» Task prompt:
Every entry below has to appear again in your reply, word for word, but no picture may.

***** Entries supplied

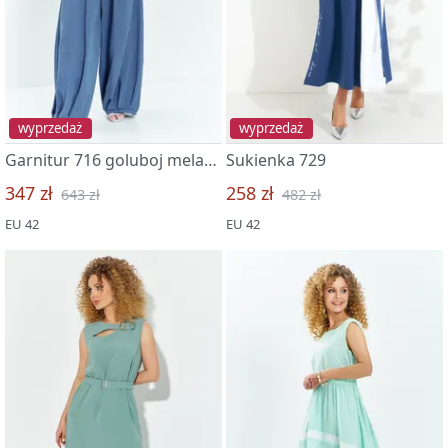
wyprzedaż
wyprzedaż
Garnitur 716 goluboj melanzh
Sukienka 729
347 zł
258 zł
643 zł
482 zł
EU 42
EU 42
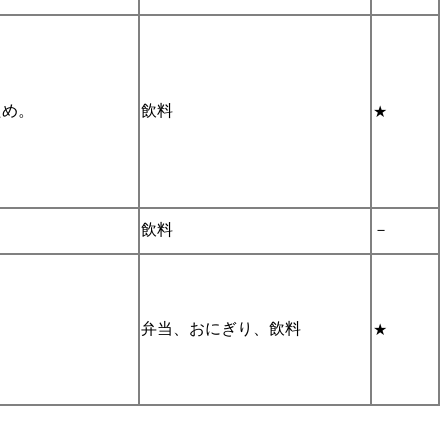
ため。
飲料
★
飲料
－
弁当、おにぎり、飲料
★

**********

» Exercise answer:
wyprzedaż
wyprzedaż
Garnitur 716 goluboj melanzh
Sukienka 729
347 zł
258 zł
643 zł
482 zł
EU 42
EU 42
ため。
飲料
★
飲料
－
弁当、おにぎり、飲料
★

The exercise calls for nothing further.